In order to read the system Load-average, we use icinga2 plugin and monitor the value of load average for each one, five, and fifteen minutes. Also, we resize threshold values to take the numbers of CPU.

  load_wload1  = processor_vcpus * 1.5
  load_cload1  = processor_vcpus * 2.5

  load_wload5  = processor_vcpus * 1.25
  load_cload5  = processor_vcpus * 2.25


  load_wload15 = processor_vcpus
  load_cload15 = processor_vcpus * 2

1.3 Free RAM

In order to read freeable memory we use file /proc/meminfo and apply this thresholds.


memory_warning_threshold = 10
memory_critical_threshold = 5

1.4 Free space in HD

For reading freeable memory we use the icinga2 plugin and apply this threshold. The zequenze system are installed into /opt/zequenze so is necessary monitoring this directory


memory_warning_threshold = 10
memory_warning_threshold = 5

2.1 NGINX

NGINX status can be monitored with the following Curl request

curl  http://127.0.0.1/nginx_status/

Active connections: 30 
server accepts handled requests
 2590 2590 15578 
Reading: 0 Writing: 1 Waiting: 29

3.1 Application Status

Application status can be monitored with the following http request in order to get information about ping, chache, database and locmem.
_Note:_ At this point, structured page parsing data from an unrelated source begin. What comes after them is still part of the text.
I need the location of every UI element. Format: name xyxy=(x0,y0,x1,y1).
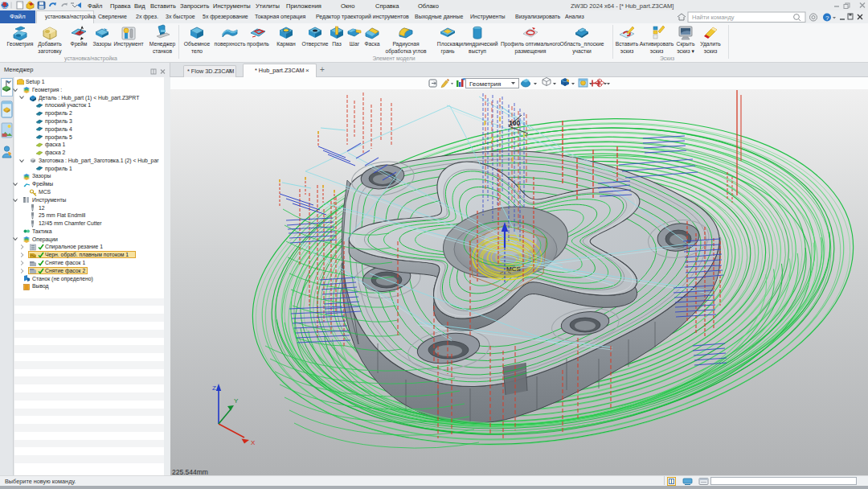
svg-text:?: ? xyxy=(825,14,829,22)
svg-text:Найти команду: Найти команду xyxy=(692,14,735,21)
svg-text:X: X xyxy=(251,439,256,446)
svg-text:Геометрия: Геометрия xyxy=(469,80,501,88)
svg-text:MCS: MCS xyxy=(506,265,521,273)
svg-text:Y: Y xyxy=(234,397,239,405)
svg-text:100: 100 xyxy=(509,119,520,127)
svg-text:Z: Z xyxy=(212,384,216,392)
svg-text:225.544mm: 225.544mm xyxy=(172,468,208,475)
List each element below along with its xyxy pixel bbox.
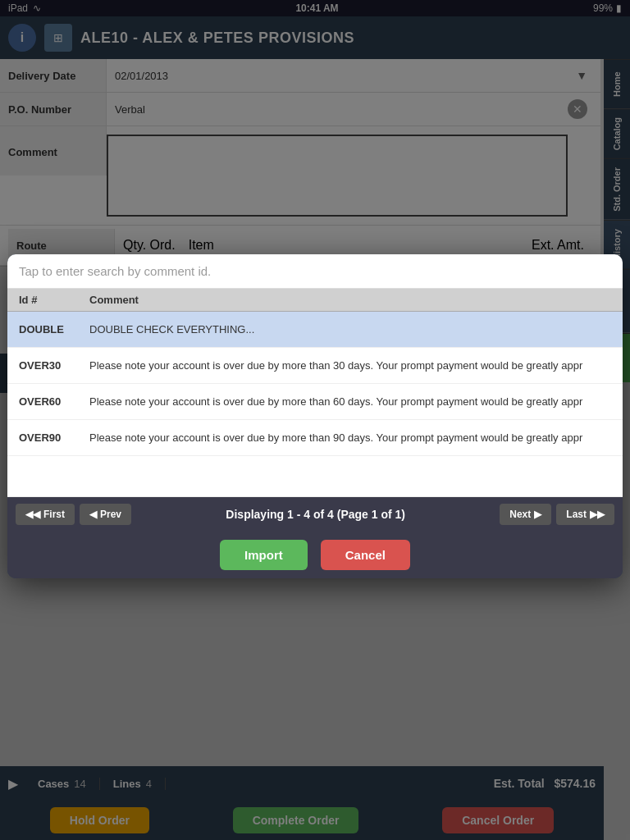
table-row[interactable]: DOUBLE DOUBLE CHECK EVERYTHING...	[7, 312, 623, 348]
modal-overlay: Tap to enter search by comment id. Id # …	[0, 0, 630, 840]
table-row[interactable]: OVER30 Please note your account is over …	[7, 348, 623, 384]
table-row[interactable]: OVER60 Please note your account is over …	[7, 384, 623, 420]
modal-column-headers: Id # Comment	[7, 289, 623, 312]
pagination-info: Displaying 1 - 4 of 4 (Page 1 of 1)	[226, 508, 405, 521]
modal-action-bar: Import Cancel	[7, 532, 623, 578]
col-header-id: Id #	[7, 294, 81, 306]
table-row[interactable]: OVER90 Please note your account is over …	[7, 420, 623, 456]
first-icon: ◀◀	[25, 509, 40, 520]
row-comment: Please note your account is over due by …	[81, 425, 623, 450]
last-icon: ▶▶	[590, 509, 605, 520]
row-comment: Please note your account is over due by …	[81, 389, 623, 414]
comment-search-modal: Tap to enter search by comment id. Id # …	[7, 254, 623, 578]
pagination-bar: ◀◀ First ◀ Prev Displaying 1 - 4 of 4 (P…	[7, 497, 623, 532]
row-id: OVER30	[7, 353, 81, 378]
prev-icon: ◀	[89, 509, 97, 520]
first-button[interactable]: ◀◀ First	[16, 504, 75, 525]
comment-search-input[interactable]: Tap to enter search by comment id.	[7, 254, 623, 289]
next-button[interactable]: Next ▶	[500, 504, 551, 525]
row-id: OVER90	[7, 425, 81, 450]
row-id: OVER60	[7, 389, 81, 414]
col-header-comment: Comment	[81, 294, 623, 306]
pag-left: ◀◀ First ◀ Prev	[16, 504, 131, 525]
search-placeholder: Tap to enter search by comment id.	[19, 264, 211, 278]
next-icon: ▶	[534, 509, 541, 520]
empty-row	[7, 456, 623, 497]
pag-right: Next ▶ Last ▶▶	[500, 504, 614, 525]
row-id: DOUBLE	[7, 317, 81, 342]
comment-table: Id # Comment DOUBLE DOUBLE CHECK EVERYTH…	[7, 289, 623, 497]
last-button[interactable]: Last ▶▶	[556, 504, 614, 525]
row-comment: DOUBLE CHECK EVERYTHING...	[81, 317, 623, 342]
row-comment: Please note your account is over due by …	[81, 353, 623, 378]
modal-import-button[interactable]: Import	[220, 540, 308, 570]
modal-cancel-button[interactable]: Cancel	[321, 540, 410, 570]
prev-button[interactable]: ◀ Prev	[80, 504, 131, 525]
curl 127.0.0.1:8000/status/

 {
   "ping":{
      "code":200,
      "status":"Ok",
      "time":0
   },
   "caches":{
      "default":{
         "code":200,
         "status":"Ok",
         "time":0.003637,
         "time_set":0.001012,
         "time_get":0.00225,
         "time_del":0.000375
      },
      "locmem":{
         "code":200,
         "status":"Ok",
         "time":0.000135,
         "time_set":5.5e-05,
         "time_get":7e-05,
         "time_del":1e-05
      }
   },
   "database":{
      "default":{
         "code":200,
         "status":"Ok",
         "time":0.003241
      },
      "replica1":{
         "code":200,
         "status":"Ok",
         "time":0.003045
      }
   }
}

3.2 Nagios format

Application status can be monitored with the following http request and formatter output with the nagios format plugin.


curl http://127.0.0.1:8000/status/?tests=threads&format=nagios

{
   "threads":{
      "code":200,
      "status":"Ok",
      "count":8
   }
}

4. AWS - RDS Metrics

AWS Cloudwatch API can be used to gather information on RDS. Follows the metrics and default thresholds for each RDS instances

4.1 CPU Utilization

warning = "75"
critical = "85"

4.2 Freeable Memory

(NEED TO REVIEW, IT SHOULD BE A % OF THE TOTAL NOT AN ABSOLUTE VALUE)

warning = "500000000"
critical = "100000000"

4.3 Database Connections

(NEED TO REVIEW, IT SHOULD BE A % OF THE TOTAL NOT AN ABSOLUTE VALUE)

warning = "1800"
critical = "2200"

4.4 Queries

(NEED TO REVIEW, IT SHOULD BE A % OF THE TOTAL NOT AN ABSOLUTE VALUE)

warning = "2900"
critical = "3500"